If this was the free market that Nick thinks it is, higher prices would drive costumers to Dominion’s competitors.
However Dominion operates in a government protected monopoly. Their customers can’t go anywhere else. Their options are to pay Dominion’s prices, or do without electricty.
Or vote out the asshole Leftists.
AND natural gas.
” Dominion are the people who currently supply Virginia with electricity and will do so in future. They think they can best do it with the addition of a wind farm.”
Incorrect: There was, obviously, NO thought at all going into this project.
They have been ordered to build wind by the legislature.
Regardless, nobody builds either wind or solar without tons of subsidies.
Dominion is a listed public company operating over several states. Virginia State cannot order them to build wind.
Apparently, by order of the legislature, the operating agency is required to get a wind project built. To whom they will offer the project may or may not be up to them. A company in the business of doing such projects, given the opportunity, will say ‘this is what it is going to cost you’. If there is a competitive bidding process, the operating agency still has essentially the working conditions. They may get ‘offers’ from several companies but maybe one or more offers will be at substantially less cost (such costs almost always seem to go way up between offer and operation).
Nick, you are right that Virginia cannot order Dominion to build a wind plant. But Virginia has set a renewable use standard that mandates a certain level of renewables in the generation mix. In order to meet that target, new generation (required by coal plant closures, among other things) has to be renewables. Therefore, the regulatory agency can’t approve new projects unless most of them are renewables.

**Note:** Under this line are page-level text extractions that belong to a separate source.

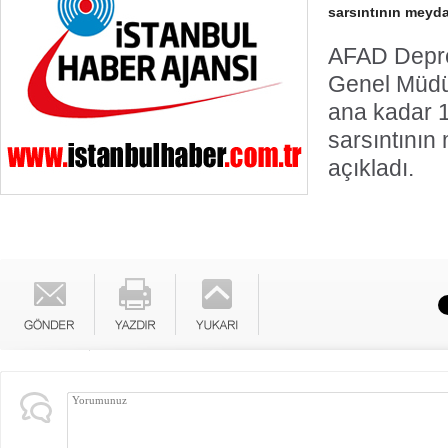
sarsıntının meyda
AFAD Depre
Genel Müdü
ana kadar 1
sarsıntının
açıkladı.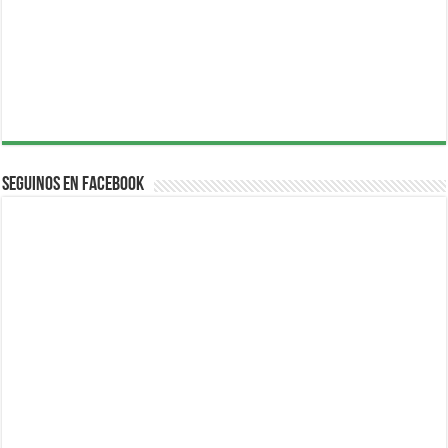
Seguinos en Facebook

Dominion isn’t forced to construct renewable generation, but if it wants to construct generation, it has to be renewables. So you are technically accurate but wrong in any practical sense.
Wrong again, you fool. The state did order it.
The legislature has required Dominion to go Net Zero, and the legislature has guaranteed that whatever they spend to achieve this result can be charged to the consumers.
What part of reality gives you so much trouble?
So now you have PROVEN, without a shadow of a doubt, that you are an IDIOT.
The more desperate Nick gets, the dumber he sounds.
Really, you actually believe that since Dominion operates over several states, the state of Virginia has no say in how they operate?
They are a state regulated monopoly, the state government has absolute control over how they do business in that state.
First the legislature ordered them to go net zero. Then the legislature ordered the regulators to recover any money they spend on renewable energy.
According to Nick, this means that Dominion is eager to build wind farms and would have done so even if it wasn’t the law.
I’ll sell you my used car for only $100k. I was asking a million. How can you pass up savings like that?!
Apparently Dominion has nothing at stake if it can reap billions without delivering anything.
Oh, by the way Virginia, batteries not included!
Apparently, it’s about 2.6GW for the proposed windfarm, which should work out to about 1GW actually hitting the grid – hopefully mostly when people want it, but no guarantees.
The almost $10B could have bought about 2GW of Korean nuclear power plant and that power is steady.
Barakah is a new plant with South Korean tech, 4 reactors in the UAE totalling almost $25B and will produce over 5GW of steady, clean, safe, carbon -free (if that really matters to anyone) and fuel market shock-free energy.
At least there is common sense somewhere in the world.
And those countries exhibiting such common sense will be ruling the future world. Learn Mandarin, young man, learn Mandarin. Going West has not worked in decades and won’t for the foreseeable future given current trajectories.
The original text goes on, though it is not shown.